**Data shown**
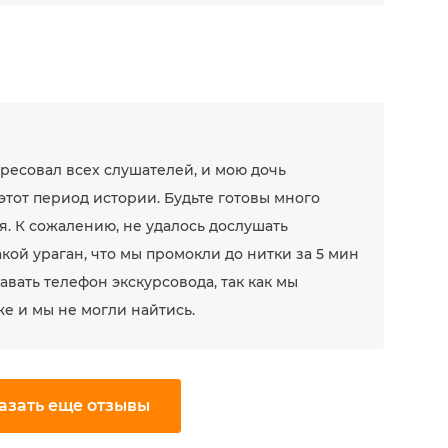
ресовал всех слушателей, и мою дочь
этот период истории. Будьте готовы много
. К сожалению, не удалось дослушать
акой ураган, что мы промокли до нитки за 5 мин
авать телефон экскурсовода, так как мы
же и мы не могли найтись.
азать еще отзывы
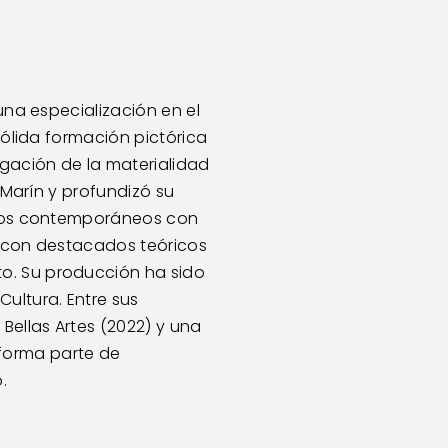
una especialización en el 
sólida formación pictórica 
igación de la materialidad 
 Marín y profundizó su 
ficos contemporáneos con 
a con destacados teóricos 
o. Su producción ha sido 
ultura. Entre sus 
ellas Artes (2022) y una 
forma parte de 
. 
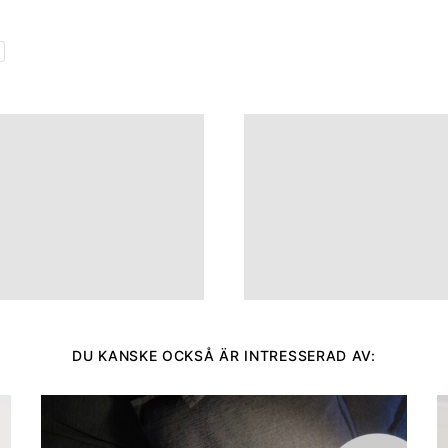
DU KANSKE OCKSÅ ÄR INTRESSERAD AV:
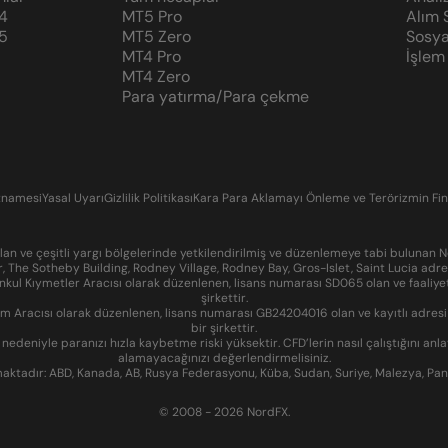
4
MT5 Pro
Alım 
5
MT5 Zero
Sosya
MT4 Pro
İşlem
MT4 Zero
Para yatırma/Para çekme
tnamesi
Yasal Uyarı
Gizlilik Politikası
Kara Para Aklamayı Önleme ve Terörizmin Fin
n ve çeşitli yargı bölgelerinde yetkilendirilmiş ve düzenlemeye tabi bulunan N
r, The Sotheby Building, Rodney Village, Rodney Bay, Gros-Islet, Saint Lucia ad
kul Kıymetler Aracısı olarak düzenlenen, lisans numarası SD065 olan ve faaliyet
şirkettir.
 Aracısı olarak düzenlenen, lisans numarası GB24204016 olan ve kayıtlı adresi Su
bir şirkettir.
edeniyle paranızı hızla kaybetme riski yüksektir. CFD’lerin nasıl çalıştığını anl
alamayacağınızı değerlendirmelisiniz.
maktadır: ABD, Kanada, AB, Rusya Federasyonu, Küba, Sudan, Suriye, Malezya, Pa
© 2008 - 2026 NordFX.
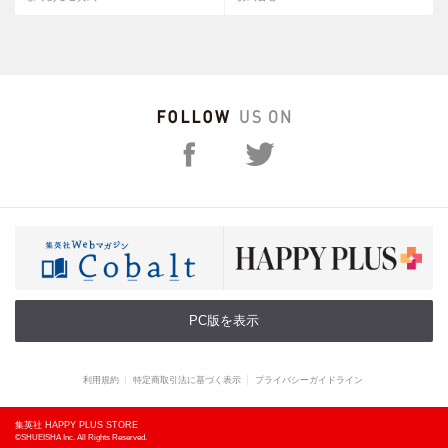
PC版を表示
利用規約
特定商取引法に基づく表示
プライバシーガイドライン
集英社 HAPPY PLUS STORE
©SHUEISHA Inc. All Rights Reserved.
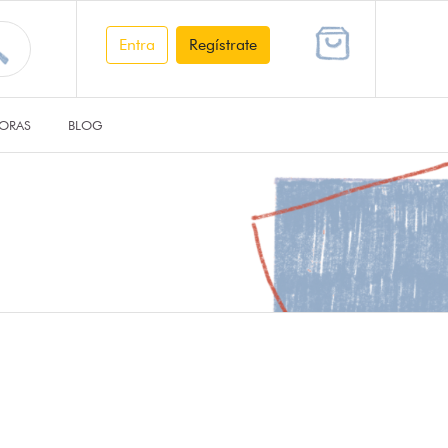
Entra
Regístrate
ORAS
BLOG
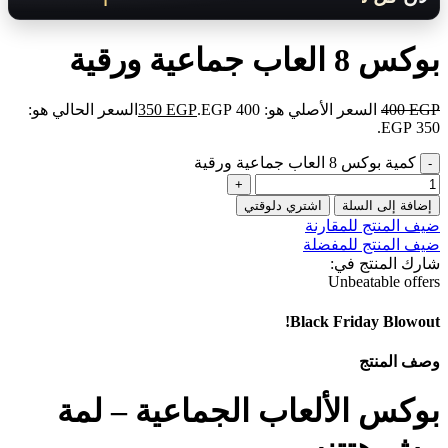
بوكس 8 العاب جماعية ورقية
EGP
400
السعر الأصلي هو: 400 EGP.
EGP
350
السعر الحالي هو:
350 EGP.
كمية بوكس 8 العاب جماعية ورقية
إضافة إلى السلة
اشتري دلوقتي
ضيف المنتج للمقارنة
ضيف المنتج للمفضلة
شارك المنتج في:
Unbeatable offers
Black Friday Blowout!
وصف المنتج
بوكس الألعاب الجماعية – لمة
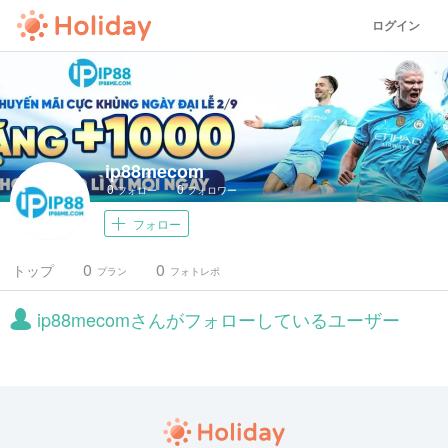
ログイン
ip88mecom
0
0
フォロー
フォロワー
フォロー
0
0
トップ
プラン
フォトレポ
ip88mecomさんがフォローしているユーザー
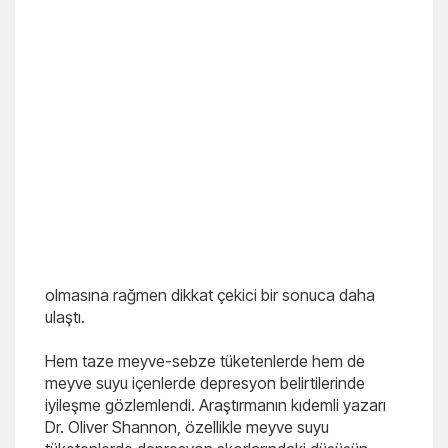
olmasına rağmen dikkat çekici bir sonuca daha
ulaştı.
Hem taze meyve-sebze tüketenlerde hem de
meyve suyu içenlerde depresyon belirtilerinde
iyileşme gözlemlendi. Araştırmanın kıdemli yazarı
Dr. Oliver Shannon, özellikle meyve suyu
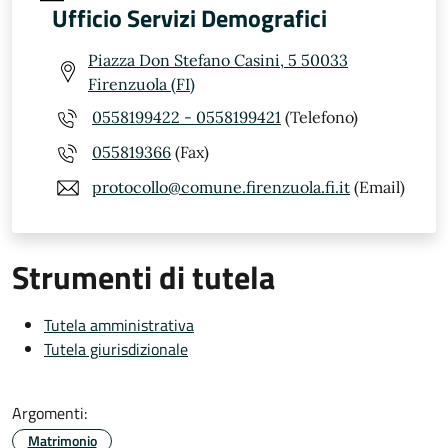
Ufficio Servizi Demografici
Piazza Don Stefano Casini, 5 50033
Firenzuola (FI)
0558199422 - 0558199421
(Telefono)
055819366
(Fax)
protocollo@comune.firenzuola.fi.it
(Email)
Strumenti di tutela
Tutela amministrativa
Tutela giurisdizionale
Argomenti:
Matrimonio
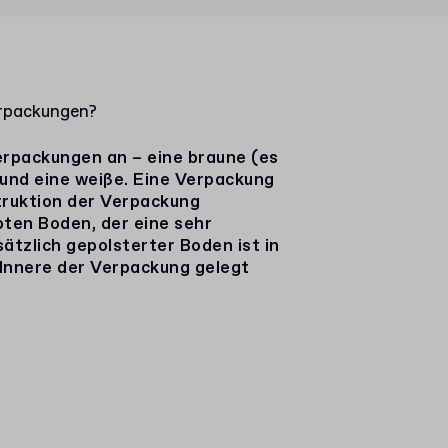
erpackungen?
erpackungen an – eine braune (es
) und eine weiße. Eine Verpackung
truktion der Verpackung
bten Boden, der eine sehr
ätzlich gepolsterter Boden ist in
 Innere der Verpackung gelegt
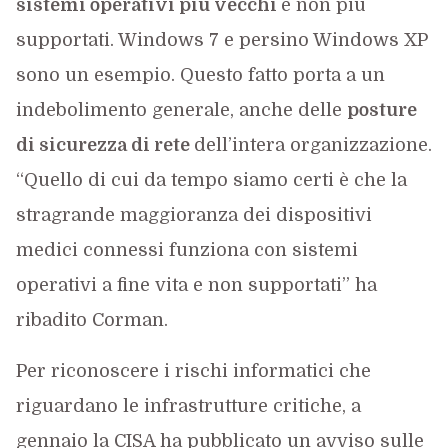
sistemi operativi più vecchi
e non più
supportati. Windows 7 e persino Windows XP
sono un esempio. Questo fatto porta a un
indebolimento generale, anche delle
posture
di sicurezza di rete
dell’intera organizzazione.
“Quello di cui da tempo siamo certi è che la
stragrande maggioranza dei dispositivi
medici connessi funziona con sistemi
operativi a fine vita e non supportati” ha
ribadito Corman.
Per riconoscere i rischi informatici che
riguardano le infrastrutture critiche, a
gennaio la CISA ha pubblicato un avviso sulle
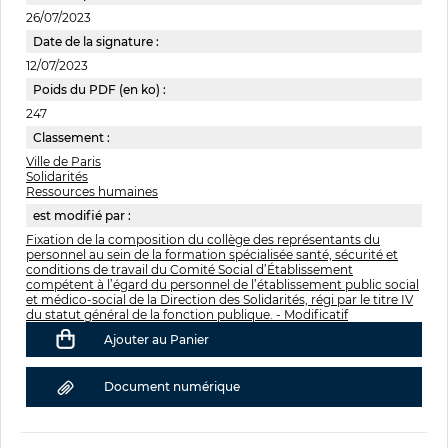
26/07/2023
Date de la signature :
12/07/2023
Poids du PDF (en ko) :
247
Classement :
Ville de Paris
Solidarités
Ressources humaines
est modifié par :
Fixation de la composition du collège des représentants du
personnel au sein de la formation spécialisée santé, sécurité et
conditions de travail du Comité Social d’Établissement
compétent à l’égard du personnel de l’établissement public social
et médico-social de la Direction des Solidarités, régi par le titre IV
du statut général de la fonction publique. - Modificatif
Ajouter au Panier
Document numérique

**Required work**
Only the lines from the one containing "كمية بوكس 8 العاب جماعية ورقية" through the end of the listing above should be reproduced, exactly as they stand. Leave the pictures out.

**Exercise result**
كمية بوكس 8 العاب جماعية ورقية
إضافة إلى السلة
اشتري دلوقتي
ضيف المنتج للمقارنة
ضيف المنتج للمفضلة
شارك المنتج في:
Unbeatable offers
Black Friday Blowout!
وصف المنتج
بوكس الألعاب الجماعية – لمة
ログイン
ip88mecom
0
0
フォロー
フォロワー
フォロー
0
0
トップ
プラン
フォトレポ
ip88mecomさんがフォローしているユーザー
olmasına rağmen dikkat çekici bir sonuca daha
ulaştı.
Hem taze meyve-sebze tüketenlerde hem de
meyve suyu içenlerde depresyon belirtilerinde
iyileşme gözlemlendi. Araştırmanın kıdemli yazarı
Dr. Oliver Shannon, özellikle meyve suyu
Ufficio Servizi Demografici
Piazza Don Stefano Casini, 5 50033
Firenzuola (FI)
0558199422 - 0558199421
(Telefono)
055819366
(Fax)
protocollo@comune.firenzuola.fi.it
(Email)
Strumenti di tutela
Tutela amministrativa
Tutela giurisdizionale
Argomenti:
Matrimonio
erpackungen?
erpackungen an – eine braune (es
) und eine weiße. Eine Verpackung
truktion der Verpackung
bten Boden, der eine sehr
ätzlich gepolsterter Boden ist in
 Innere der Verpackung gelegt
sistemi operativi più vecchi
e non più
supportati. Windows 7 e persino Windows XP
sono un esempio. Questo fatto porta a un
indebolimento generale, anche delle
posture
di sicurezza di rete
dell’intera organizzazione.
“Quello di cui da tempo siamo certi è che la
stragrande maggioranza dei dispositivi
medici connessi funziona con sistemi
operativi a fine vita e non supportati” ha
ribadito Corman.
Per riconoscere i rischi informatici che
riguardano le infrastrutture critiche, a
gennaio la CISA ha pubblicato un avviso sulle
26/07/2023
Date de la signature :
12/07/2023
Poids du PDF (en ko) :
247
Classement :
Ville de Paris
Solidarités
Ressources humaines
est modifié par :
Fixation de la composition du collège des représentants du
personnel au sein de la formation spécialisée santé, sécurité et
conditions de travail du Comité Social d’Établissement
compétent à l’égard du personnel de l’établissement public social
et médico-social de la Direction des Solidarités, régi par le titre IV
du statut général de la fonction publique. - Modificatif
Ajouter au Panier
Document numérique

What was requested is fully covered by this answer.